BitDefenderBOX, is it stupid?

Dangerous Thinking · November 4, 2020

https://www.youtube.com/watch?v=v1WJDq4sHvI

so basically WTF is this thing?

Is it some sort of DNS that doesn't list malicious websites?

Some sort of firewall?

A proxy with filtering, that you route all your traffic through?

Network sniffer?

What would be so hard about making this as PC software? It's just a server that connects via WiFi, right?

Surely if it's that great, there would be some equivalent in the enterprise market.

If I wanted those features for a business, what would I buy?

Can I do similar with open-source software?

I have a 12C 2.4GHZ home server that can run Linux VMs so I'm not lacking for hardware.

I have heard of Pf-sense, but don't want to use it as I can't have regular downtime on the network (Windows Update)

Any other software you would recommend to beef up my network security? Preferably stuff that won't take the network down when it reboots.

brwainer · November 4, 2020

Its not stupid, but its not for every situation. I have one at my house and one at my grandmother's house.

It is a home router with integrated wireless (802.11ac Wave 2). The main feature it lacks compared to other home routers is that it only has a single LAN port.

You can set it up as the only device besides your modem (that's how I have it at my grandmother's house). Or you can disable the internal wireless and connect other stuff to the LAN port (that's how I have it at my house).

Traffic going through the device is inspected in multiple ways - it does malicious site DNS filtering, IP address reputation checks, and basic IPS focused on security for IoT devices. The subscription for the Box ($99/year after the first year) includes an "unlimited" (single family) license for the full BitDefender software on computers and mobile devices, and any alerts from those devices show up in the same dashboard as alerts from the Box itself.

Some of the alerts I have received from the Box (not from the software installed on computers/devices) have included ads that tried to install malware, attempts to access websites that are known to be infected, and a device on the LAN that appeared to be infected and trying to attack the rest of the network (it was). You can also get a notification whenever a new device is connected.

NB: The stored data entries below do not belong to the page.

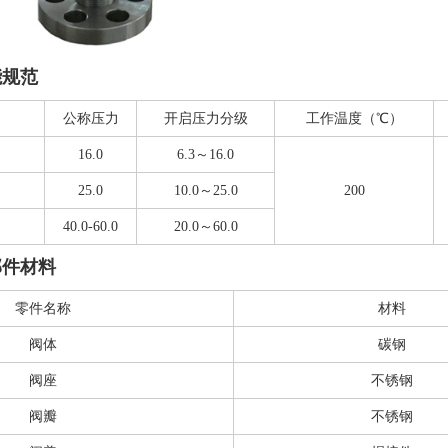
能规范
公称压力
开启压力分级
工作温度（℃）
16.0
6.3～16.0
25.0
10.0～25.0
200
40.0-60.0
20.0～60.0
部件材料
零件名称
材料
阀体
碳钢
阀座
不锈钢
阀瓣
不锈钢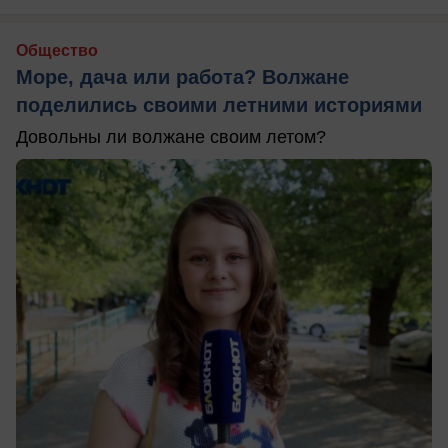
Общество
Море, дача или работа? Волжане
поделились своими летними историями
Довольны ли волжане своим летом?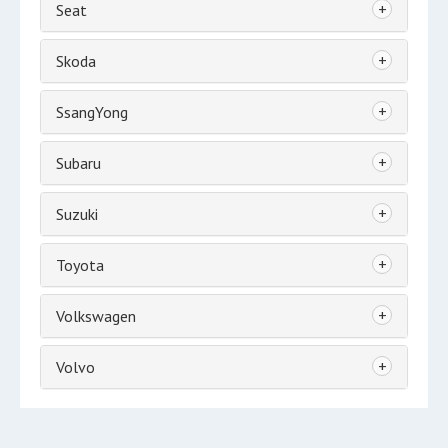
+
Seat
+
Skoda
+
SsangYong
+
Subaru
+
Suzuki
+
Toyota
+
Volkswagen
+
Volvo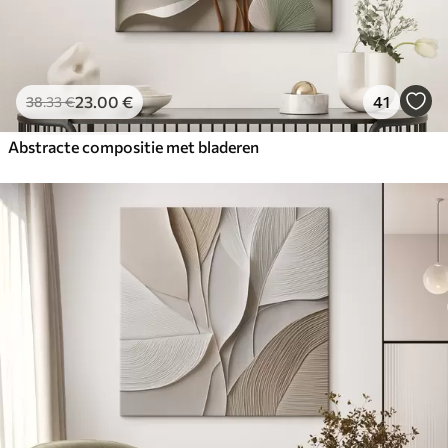
23
.00
€
41
38
.33
€
Abstracte compositie met bladeren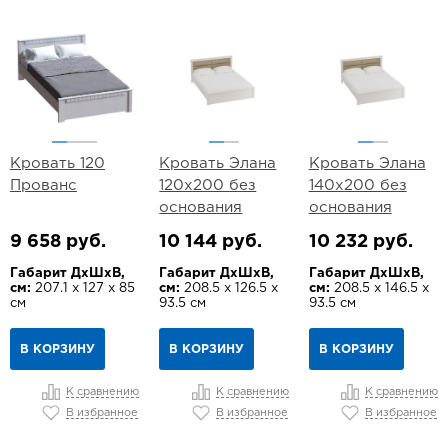
Кровать 120
Кровать Элана
Кровать Элана
Прованс
120х200 без
140х200 без
основания
основания
9 658 руб.
10 144 руб.
10 232 руб.
Габарит ДхШхВ,
Габарит ДхШхВ,
Габарит ДхШхВ,
см:
207.1 х 127 х 85
см:
208.5 х 126.5 х
см:
208.5 х 146.5 х
см
93.5 см
93.5 см
В КОРЗИНУ
В КОРЗИНУ
В КОРЗИНУ
К сравнению
К сравнению
К сравнению
В избранное
В избранное
В избранное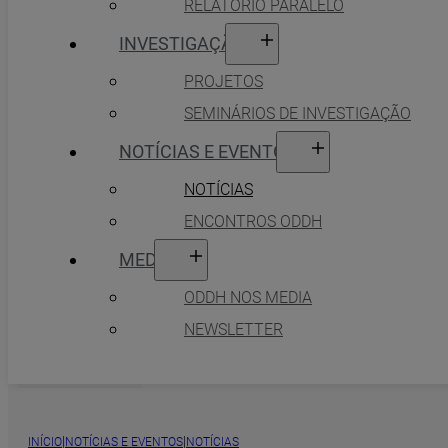
RELATÓRIO PARALELO
INVESTIGAÇÃO
PROJETOS
SEMINÁRIOS DE INVESTIGAÇÃO
NOTÍCIAS E EVENTOS
NOTÍCIAS
ENCONTROS ODDH
MEDIA
ODDH NOS MEDIA
NEWSLETTER
|
|
INÍCIO
NOTÍCIAS E EVENTOS
NOTÍCIAS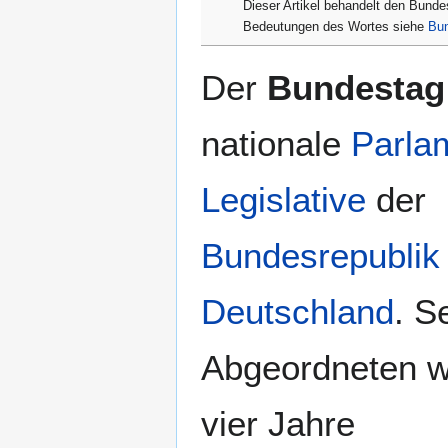
Dieser Artikel behandelt den Bunde
Navigation
Suche
Bedeutungen des Wortes siehe
Bun
springen
springen
Der
Bundestag
nationale
Parla
Legislative
der
Bundesrepublik
Deutschland
. S
Abgeordneten w
vier Jahre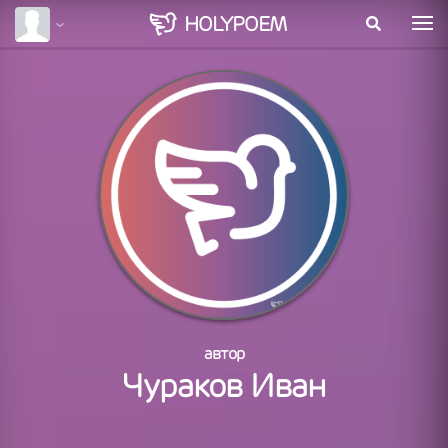
HOLY
POEM
автор
Чураков Иван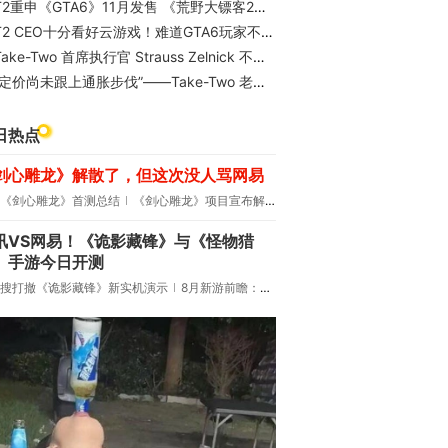
T2重申《GTA6》11月发售 《荒野大镖客2》销量超8700万
T2 CEO十分看好云游戏！难道GTA6玩家不用买主机了？
ake-Two 首席执行官 Strauss Zelnick 不排除未来推出 GTA6 实体版的可能性，并坚称这一决定与担心泄密无关。
价尚未跟上通胀步伐”——Take-Two 老板坚称 Rockstar 对 GTA6 Standard Edition 和 GTA6 Ultimate Edition 的定价是正确的
日热点
剑心雕龙》解散了，但这次没人骂网易
《剑心雕龙》首测总结
《剑心雕龙》项目宣布解散
讯VS网易！《诡影藏锋》与《怪物猎
》手游今日开测
搜打撤《诡影藏锋》新实机演示
8月新游前瞻：《诡秘之主》领衔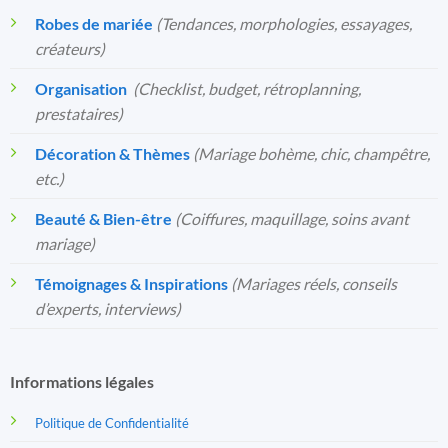
Robes de mariée
(Tendances, morphologies, essayages,
créateurs)
Organisation
️
(Checklist, budget, rétroplanning,
prestataires)
Décoration & Thèmes
(Mariage bohème, chic, champêtre,
etc.)
Beauté & Bien-être
(Coiffures, maquillage, soins avant
mariage)
Témoignages & Inspirations
(Mariages réels, conseils
d’experts, interviews)
Informations légales
Politique de Confidentialité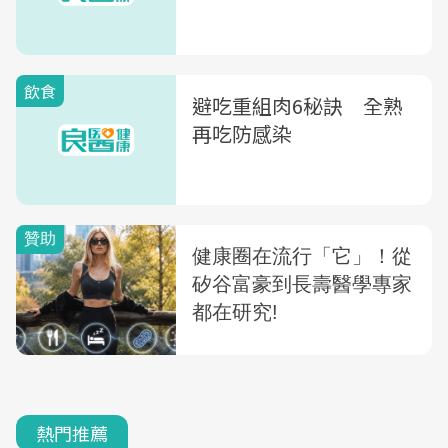
飲食
避吃重組肉6秘訣 全熟
再吃防感染
熱門推薦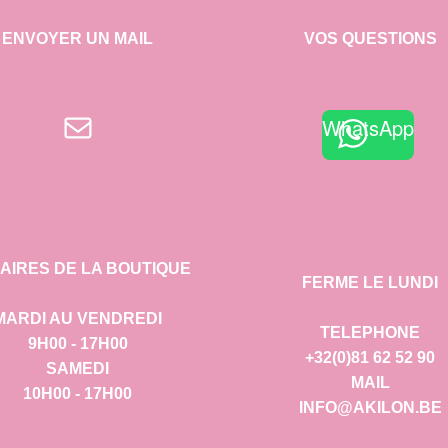
ENVOYER UN MAIL
VOS QUESTIONS
E-mail
WhatsApp
AIRES DE LA BOUTIQUE
FERME LE LUNDI
MARDI AU VENDREDI
TELEPHONE
9H00 - 17H00
+32(0)81 62 52 90
SAMEDI
MAIL
10H00 - 17H00
INFO@AKILON.BE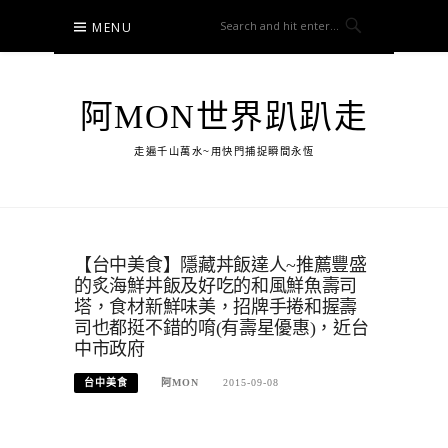
Skip
MENU
to
content
阿MON世界趴趴走
走遍千山萬水~用快門捕捉瞬間永恆
【台中美食】隱藏丼飯達人~推薦豐盛
的炙海鮮丼飯及好吃的和風鮮魚壽司
塔，食材新鮮味美，招牌手捲和握壽
司也都挺不錯的唷(有壽星優惠)，近台
中市政府
台中美食
阿MON
2015-09-08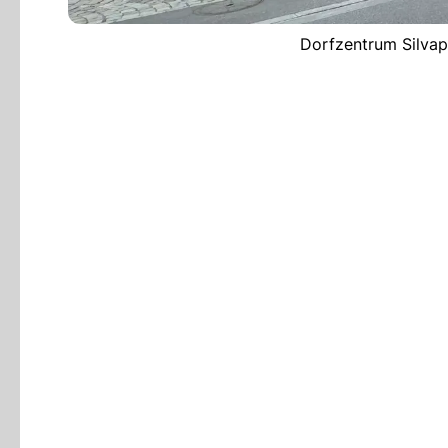
Dorfzentrum Silvapl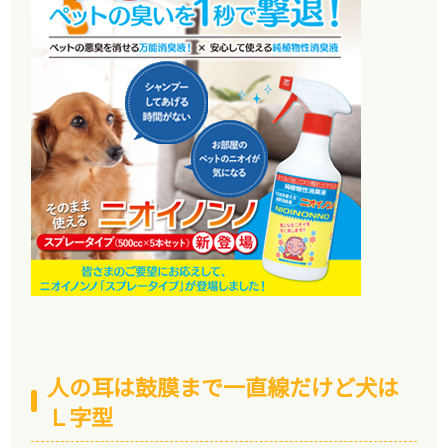
人の耳は鼓膜まで一直線だけど犬は
Ｌ字型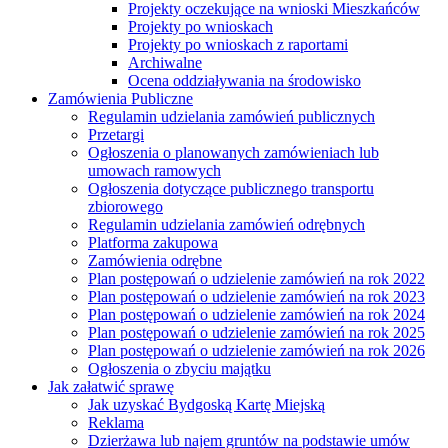
Projekty oczekujące na wnioski Mieszkańców
Projekty po wnioskach
Projekty po wnioskach z raportami
Archiwalne
Ocena oddziaływania na środowisko
Zamówienia Publiczne
Regulamin udzielania zamówień publicznych
Przetargi
Ogłoszenia o planowanych zamówieniach lub
umowach ramowych
Ogłoszenia dotyczące publicznego transportu
zbiorowego
Regulamin udzielania zamówień odrębnych
Platforma zakupowa
Zamówienia odrębne
Plan postępowań o udzielenie zamówień na rok 2022
Plan postępowań o udzielenie zamówień na rok 2023
Plan postępowań o udzielenie zamówień na rok 2024
Plan postępowań o udzielenie zamówień na rok 2025
Plan postępowań o udzielenie zamówień na rok 2026
Ogłoszenia o zbyciu majątku
Jak załatwić sprawę
Jak uzyskać Bydgoską Kartę Miejską
Reklama
Dzierżawa lub najem gruntów na podstawie umów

The equivalent in the enterprise market is products from Untangle, or WatchGuard, or Sophos, or Fortinet - they are called Next-Gen Firewalls (NGFW) and/or Unified Threat Management (UTM). They also cost many times more.

You can do similar using Snort or Suricata on PFSense or OPNSense, combined with PFBlocker or PiHole for DNS filtering. You will have to trust the freely available lists, which often don't get updates as quickly and may have more false positives which you will have to manage yourself.

If you don't want to actually run your network through the server due to it needing to reboot, then you can run Snort or Suricata in IDS mode, meaning you give it a copy of all your traffic and it just detects events without blocking them. This requires you to have a managed switch which you can enable port mirroring from your router's LAN port to a port connected to the server/VM. You also can't use the builtin wireless in your router if you want that traffic to be inspected.